START Data for this exercise
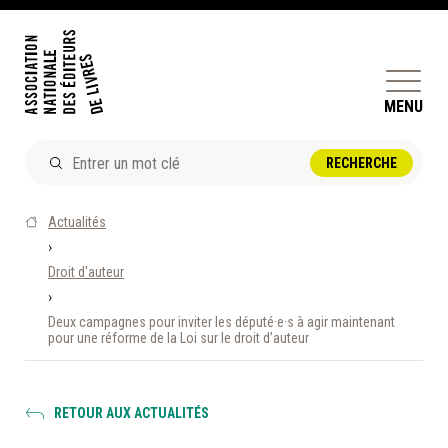
MENU
ACTUALITÉS
Actualités
DOSSIERS ET ENJEUX
›
Droit d'auteur
ÊTRE ÉDITEUR·TRICE
›
PERFECTIONNEMENT
Deux campagnes pour inviter les député·e·s à agir maintenant
ET SERVICES AUX MEMBRES
pour une réforme de la Loi sur le droit d’auteur
RÉPERTOIRE DES MEMBRES
RETOUR AUX ACTUALITÉS
CALENDRIER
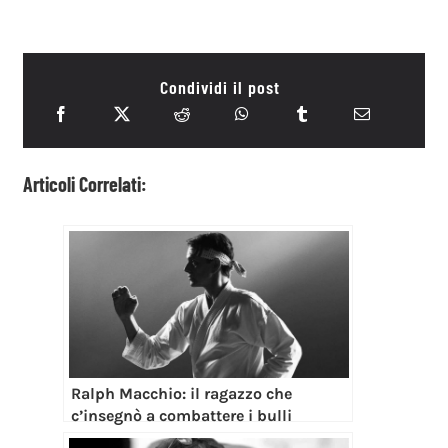
Condividi il post
Articoli Correlati:
Ralph Macchio: il ragazzo che
c’insegnò a combattere i bulli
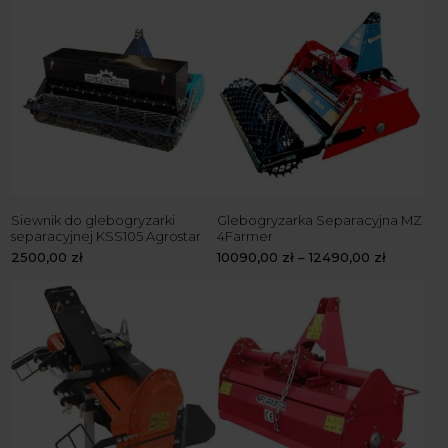
Siewnik do glebogryzarki
Glebogryzarka Separacyjna MZ
separacyjnej KSS105 Agrostar
4Farmer
2500,00
zł
10090,00
zł
–
12490,00
zł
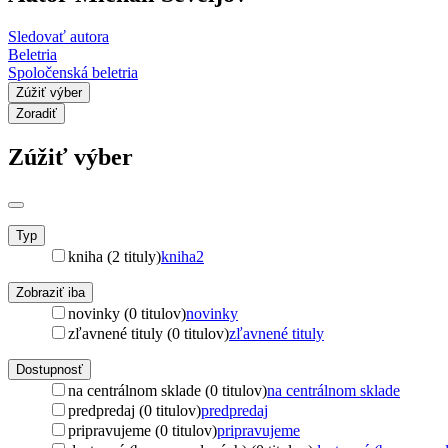
Sledovať autora
Beletria
Spoločenská beletria
Zúžiť výber
Zoradiť
Zúžiť výber
Typ
kniha (2 tituly)
kniha
2
Zobraziť iba
novinky (0 titulov)
novinky
zľavnené tituly (0 titulov)
zľavnené tituly
Dostupnosť
na centrálnom sklade (0 titulov)
na centrálnom sklade
predpredaj (0 titulov)
predpredaj
pripravujeme (0 titulov)
pripravujeme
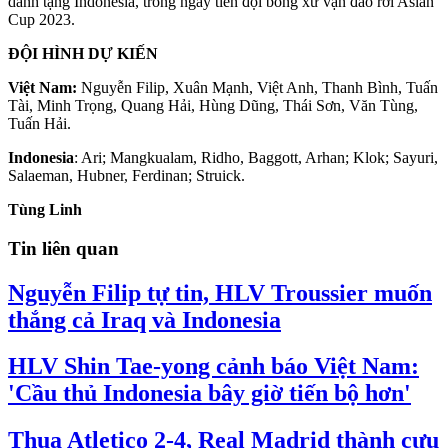
dành tặng Indonesia, trong ngày tiễn đội bóng xứ vạn đảo rời Asian
Cup 2023.
ĐỘI HÌNH DỰ KIẾN
Việt Nam:
Nguyễn Filip, Xuân Mạnh, Việt Anh, Thanh Bình, Tuấn
Tài, Minh Trọng, Quang Hải, Hùng Dũng, Thái Sơn, Văn Tùng,
Tuấn Hải.
Indonesia
: Ari; Mangkualam, Ridho, Baggott, Arhan; Klok; Sayuri,
Salaeman, Hubner, Ferdinan; Struick.
Tùng Linh
Tin liên quan
Nguyễn Filip tự tin, HLV Troussier muốn
thắng cả Iraq và Indonesia
HLV Shin Tae-yong cảnh báo Việt Nam:
'Cầu thủ Indonesia bây giờ tiến bộ hơn'
Thua Atletico 2-4, Real Madrid thành cựu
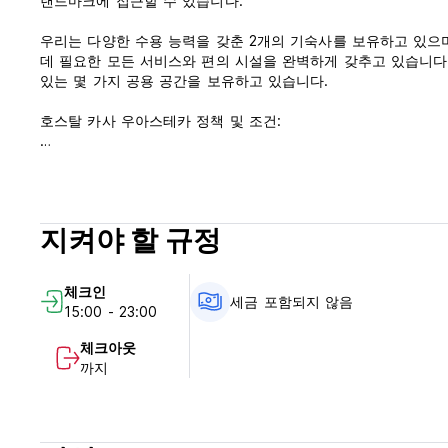
랜드마크에 접근할 수 있습니다.
우리는 다양한 수용 능력을 갖춘 2개의 기숙사를 보유하고 있으
데 필요한 모든 서비스와 편의 시설을 완벽하게 갖추고 있습니다
있는 몇 가지 공용 공간을 보유하고 있습니다.
호스탈 카사 우아스테카 정책 및 조건:
취소 정책: 도착 24시간 전.
체크인 시간은 15:00~23:00입니다.
11시 이전에 체크아웃하세요.
지켜야 할 규정
도착 시 현금으로 결제하세요.
체크인
세금은 포함되지 않습니다 - 19.00%
세금 포함되지 않음
15:00 - 23:00
일반적인:
체크아웃
까지
리셉션 서비스는 07:00부터 20:00까지 운영됩니다. 20시 이
벨을 이용해 전화주시면 됩니다.
통금 없음.
최대 체류 기간은 14일입니다. (Auto-translated from original l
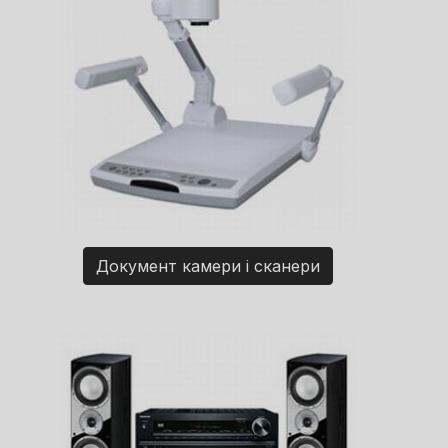
Документ камери і сканери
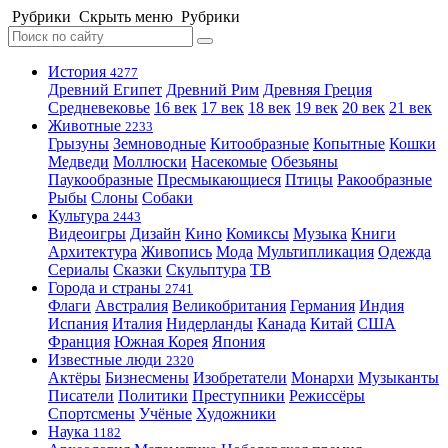
Рубрики
Скрыть меню
Рубрики
История
4277
Древний Египет
Древний Рим
Древняя Греция
Средневековье
16 век
17 век
18 век
19 век
20 век
21 век
Животные
2233
Грызуны
Земноводные
Китообразные
Копытные
Кошки
Медведи
Моллюски
Насекомые
Обезьяны
Паукообразные
Пресмыкающиеся
Птицы
Ракообразные
Рыбы
Слоны
Собаки
Культура
2443
Видеоигры
Дизайн
Кино
Комиксы
Музыка
Книги
Архитектура
Живопись
Мода
Мультипликация
Одежда
Сериалы
Сказки
Скульптура
ТВ
Города и страны
2741
Флаги
Австралия
Великобритания
Германия
Индия
Испания
Италия
Нидерланды
Канада
Китай
США
Франция
Южная Корея
Япония
Известные люди
2320
Актёры
Бизнесмены
Изобретатели
Монархи
Музыканты
Писатели
Политики
Преступники
Режиссёры
Спортсмены
Учёные
Художники
Наука
1182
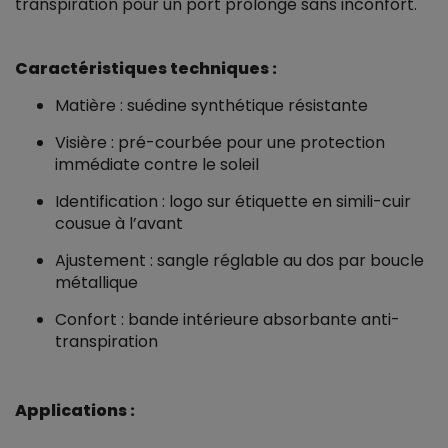
transpiration pour un port prolongé sans inconfort.
Caractéristiques techniques :
Matière : suédine synthétique résistante
Visière : pré-courbée pour une protection
immédiate contre le soleil
Identification : logo sur étiquette en simili-cuir
cousue à l’avant
Ajustement : sangle réglable au dos par boucle
métallique
Confort : bande intérieure absorbante anti-
transpiration
Applications :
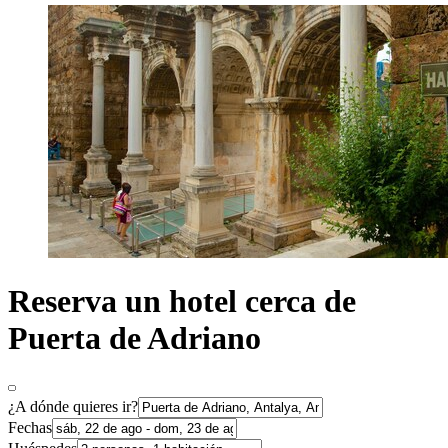
Reserva un hotel cerca de
Puerta de Adriano
¿A dónde quieres ir?
Fechas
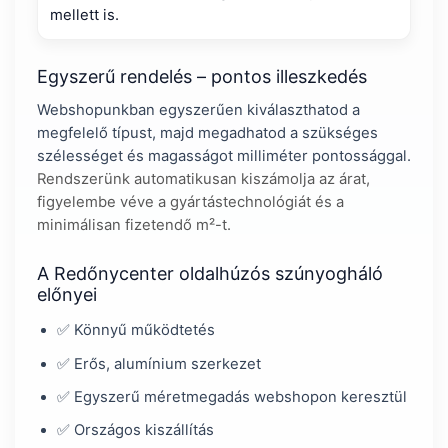
mellett is.
Egyszerű rendelés – pontos illeszkedés
Webshopunkban egyszerűen kiválaszthatod a
megfelelő típust, majd megadhatod a szükséges
szélességet és magasságot milliméter pontossággal.
Rendszerünk automatikusan kiszámolja az árat,
figyelembe véve a gyártástechnológiát és a
minimálisan fizetendő m²-t.
A Redőnycenter oldalhúzós szúnyogháló
előnyei
✅ Könnyű működtetés
✅ Erős, alumínium szerkezet
✅ Egyszerű méretmegadás webshopon keresztül
✅ Országos kiszállítás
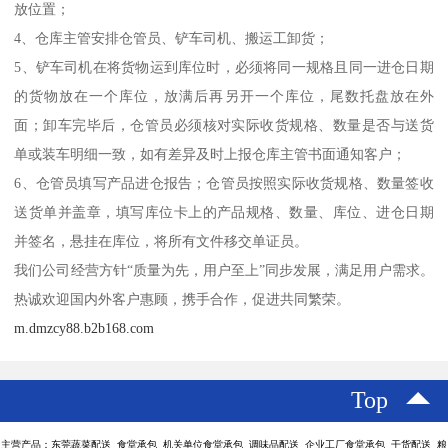
放位置；
4、仓库主管安排仓管员、铲车司机、搬运工卸货；
5、铲车司机在将货物运到库位时，必须将同一规格且同一进仓日期
的货物放在一个库位，放满后再另开一个库位，尾数托盘放在外
面；卸车完毕后，仓管员必须核对实际收货规格、数量是否与送货
单或装车明细一致，如有差异及时上报仓库主管书面通知客户；
6、仓管员填写产品进仓报告；仓管员按照实际收货规格、数量签收
送货单并盖章，填写库位卡上的产品规格、数量、库位、进仓日期
并签名，悬挂在库位，将所有文件移交单证员。
我们公司经营方针“质量为先，用户至上”同步发展，满足用户需求。
热诚欢迎国内外客户惠顾，携手合作，促进共同繁荣。
m.dmzcy88.b2b168.com
Top
主营产品：东莞蔬菜配送 食堂承包 机关单位食堂承包 调味品配送 企业工厂食堂承包 干货配送 粮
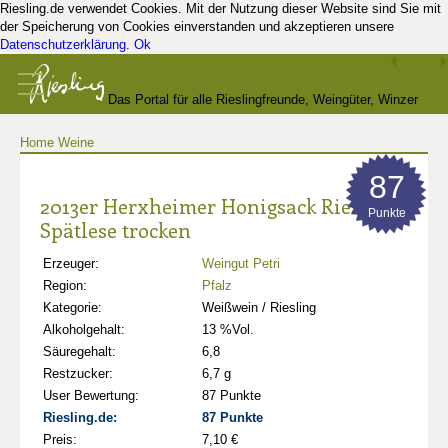
Riesling.de verwendet Cookies. Mit der Nutzung dieser Website sind Sie mit
der Speicherung von Cookies einverstanden und akzeptieren unsere
Datenschutzerklärung
.
Ok
Das Portal für alle Rieslingfreunde, Weingüter, Winzer
Home
Weine
und Kenner
87
2013er Herxheimer Honigsack Riesling
Punkte
Spätlese trocken
Erzeuger:
Weingut Petri
Region:
Pfalz
Kategorie:
Weißwein / Riesling
Alkoholgehalt:
13 %Vol.
Säuregehalt:
6,8
Restzucker:
6,7 g
User Bewertung:
87 Punkte
Riesling.de:
87 Punkte
Preis:
7,10 €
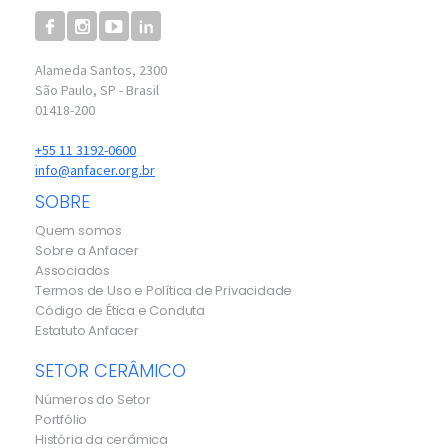
Alameda Santos, 2300
São Paulo, SP - Brasil
01418-200
+55 11 3192-0600
info@anfacer.org.br
SOBRE
Quem somos
Sobre a Anfacer
Associados
Termos de Uso e Política de Privacidade
Código de Ética e Conduta
Estatuto Anfacer
SETOR CERÂMICO
Números do Setor
Portfólio
História da cerâmica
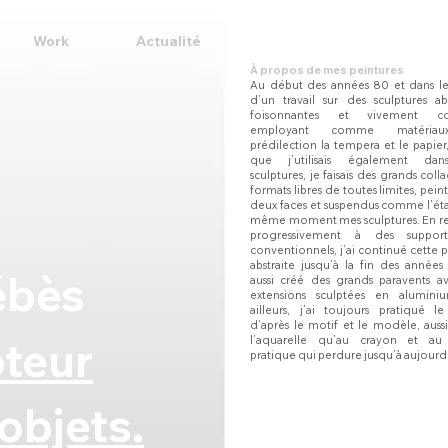
Work
Actualité
À propos de mes peintures
Au début des années 80 et dans le 
d’un travail sur des sculptures abs
foisonnantes et vivement col
employant comme matéria
prédilection la tempera et le papier
que j’utilisais également da
sculptures, je faisais des grands coll
formats libres de toutes limites, peints
deux faces et suspendus comme l’éta
même moment mes sculptures.
En r
progressivement à des support
conventionnels, j’ai continué cette 
abstraite jusqu’à la fin des années
ébès
aussi créé des grands paravents a
extensions sculptées en alumin
ailleurs, j’ai toujours pratiqué le
d’après le motif et le modèle, auss
pteur
l’aquarelle qu’au crayon et au 
pratique qui perdure jusqu’à aujourd
objets.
END Data for this exercise
## Exercise goal
Retype each entry above character for character; pictures stay out.

## Your response
MENU
ACTUALITÉS
Actualités
DOSSIERS ET ENJEUX
›
Droit d'auteur
ÊTRE ÉDITEUR·TRICE
›
PERFECTIONNEMENT
Deux campagnes pour inviter les député·e·s à agir maintenant
ET SERVICES AUX MEMBRES
pour une réforme de la Loi sur le droit d’auteur
RÉPERTOIRE DES MEMBRES
RETOUR AUX ACTUALITÉS
CALENDRIER
Condividi il post
Articoli Correlati:
Ralph Macchio: il ragazzo che
c’insegnò a combattere i bulli
Siewnik do glebogryzarki
Glebogryzarka Separacyjna MZ
separacyjnej KSS105 Agrostar
4Farmer
2500,00
zł
10090,00
zł
–
12490,00
zł
Sledovať autora
Beletria
Spoločenská beletria
Zúžiť výber
Zoradiť
Zúžiť výber
Typ
kniha (2 tituly)
kniha
2
Zobraziť iba
novinky (0 titulov)
novinky
zľavnené tituly (0 titulov)
zľavnené tituly
Dostupnosť
na centrálnom sklade (0 titulov)
na centrálnom sklade
predpredaj (0 titulov)
predpredaj
pripravujeme (0 titulov)
pripravujeme
dành tặng Indonesia, trong ngày tiễn đội bóng xứ vạn đảo rời Asian
Cup 2023.
ĐỘI HÌNH DỰ KIẾN
Việt Nam:
Nguyễn Filip, Xuân Mạnh, Việt Anh, Thanh Bình, Tuấn
Tài, Minh Trọng, Quang Hải, Hùng Dũng, Thái Sơn, Văn Tùng,
Tuấn Hải.
Indonesia
: Ari; Mangkualam, Ridho, Baggott, Arhan; Klok; Sayuri,
Salaeman, Hubner, Ferdinan; Struick.
Tùng Linh
Tin liên quan
Nguyễn Filip tự tin, HLV Troussier muốn
thắng cả Iraq và Indonesia
HLV Shin Tae-yong cảnh báo Việt Nam:
'Cầu thủ Indonesia bây giờ tiến bộ hơn'
Thua Atletico 2-4, Real Madrid thành cựu
랜드마크에 접근할 수 있습니다.
우리는 다양한 수용 능력을 갖춘 2개의 기숙사를 보유하고 있으
데 필요한 모든 서비스와 편의 시설을 완벽하게 갖추고 있습니다
있는 몇 가지 공용 공간을 보유하고 있습니다.
호스탈 카사 우아스테카 정책 및 조건:
취소 정책: 도착 24시간 전.
체크인 시간은 15:00~23:00입니다.
11시 이전에 체크아웃하세요.
지켜야 할 규정
도착 시 현금으로 결제하세요.
체크인
세금은 포함되지 않습니다 - 19.00%
세금 포함되지 않음
15:00 - 23:00
일반적인:
체크아웃
까지
리셉션 서비스는 07:00부터 20:00까지 운영됩니다. 20시 이
벨을 이용해 전화주시면 됩니다.
통금 없음.
최대 체류 기간은 14일입니다. (Auto-translated from original l
Документ камери і сканери
Рубрики
Скрыть меню
Рубрики
История
4277
Древний Египет
Древний Рим
Древняя Греция
Средневековье
16 век
17 век
18 век
19 век
20 век
21 век
Животные
2233
Грызуны
Земноводные
Китообразные
Копытные
Кошки
Медведи
Моллюски
Насекомые
Обезьяны
Паукообразные
Пресмыкающиеся
Птицы
Ракообразные
Рыбы
Слоны
Собаки
Культура
2443
Видеоигры
Дизайн
Кино
Комиксы
Музыка
Книги
Архитектура
Живопись
Мода
Мультипликация
Одежда
Сериалы
Сказки
Скульптура
ТВ
Города и страны
2741
Флаги
Австралия
Великобритания
Германия
Индия
Испания
Италия
Нидерланды
Канада
Китай
США
Франция
Южная Корея
Япония
Известные люди
2320
Актёры
Бизнесмены
Изобретатели
Монархи
Музыканты
Писатели
Политики
Преступники
Режиссёры
Спортсмены
Учёные
Художники
Наука
1182
transpiration pour un port prolongé sans inconfort.
Caractéristiques techniques :
Matière : suédine synthétique résistante
Visière : pré-courbée pour une protection
immédiate contre le soleil
Identification : logo sur étiquette en simili-cuir
cousue à l’avant
Ajustement : sangle réglable au dos par boucle
métallique
Confort : bande intérieure absorbante anti-
transpiration
Applications :
Reserva un hotel cerca de
Puerta de Adriano
¿A dónde quieres ir?
Fechas
mellett is.
Egyszerű rendelés – pontos illeszkedés
Webshopunkban egyszerűen kiválaszthatod a
megfelelő típust, majd megadhatod a szükséges
szélességet és magasságot milliméter pontossággal.
Rendszerünk automatikusan kiszámolja az árat,
figyelembe véve a gyártástechnológiát és a
minimálisan fizetendő m²-t.
A Redőnycenter oldalhúzós szúnyogháló
előnyei
✅ Könnyű működtetés
✅ Erős, alumínium szerkezet
✅ Egyszerű méretmegadás webshopon keresztül
✅ Országos kiszállítás
放位置；
4、仓库主管安排仓管员、铲车司机、搬运工卸货；
5、铲车司机在将货物运到库位时，必须将同一规格且同一进仓日期
的货物放在一个库位，放满后再另开一个库位，尾数托盘放在外
面；卸车完毕后，仓管员必须核对实际收货规格、数量是否与送货
单或装车明细一致，如有差异及时上报仓库主管书面通知客户；
6、仓管员填写产品进仓报告；仓管员按照实际收货规格、数量签收
送货单并盖章，填写库位卡上的产品规格、数量、库位、进仓日期
并签名，悬挂在库位，将所有文件移交单证员。
我们公司经营方针“质量为先，用户至上”同步发展，满足用户需求。
热诚欢迎国内外客户惠顾，携手合作，促进共同繁荣。
m.dmzcy88.b2b168.com
Top
主营产品：东莞蔬菜配送 食堂承包 机关单位食堂承包 调味品配送 企业工厂食堂承包 干货配送 粮
Riesling.de verwendet Cookies. Mit der Nutzung dieser Website sind Sie mit
der Speicherung von Cookies einverstanden und akzeptieren unsere
Datenschutzerklärung
.
Ok
Das Portal für alle Rieslingfreunde, Weingüter, Winzer
Home
Weine
und Kenner
87
2013er Herxheimer Honigsack Riesling
Punkte
Spätlese trocken
Erzeuger:
Weingut Petri
Region:
Pfalz
Kategorie:
Weißwein / Riesling
Alkoholgehalt:
13 %Vol.
Säuregehalt:
6,8
Restzucker:
6,7 g
User Bewertung:
87 Punkte
Riesling.de:
87 Punkte
Preis:
7,10 €
Alameda Santos, 2300
São Paulo, SP - Brasil
01418-200
+55 11 3192-0600
info@anfacer.org.br
SOBRE
Quem somos
Sobre a Anfacer
Associados
Termos de Uso e Política de Privacidade
Código de Ética e Conduta
Estatuto Anfacer
SETOR CERÂMICO
Números do Setor
Portfólio
História da cerâmica
Work
Actualité
À propos de mes peintures
Au début des années 80 et dans le 
d’un travail sur des sculptures abs
foisonnantes et vivement col
employant comme matéria
prédilection la tempera et le papier
que j’utilisais également da
sculptures, je faisais des grands coll
formats libres de toutes limites, peints
deux faces et suspendus comme l’éta
même moment mes sculptures.
En r
progressivement à des support
conventionnels, j’ai continué cette 
abstraite jusqu’à la fin des années
ébès
aussi créé des grands paravents a
extensions sculptées en alumin
ailleurs, j’ai toujours pratiqué le
d’après le motif et le modèle, auss
pteur
l’aquarelle qu’au crayon et au 
pratique qui perdure jusqu’à aujourd
objets.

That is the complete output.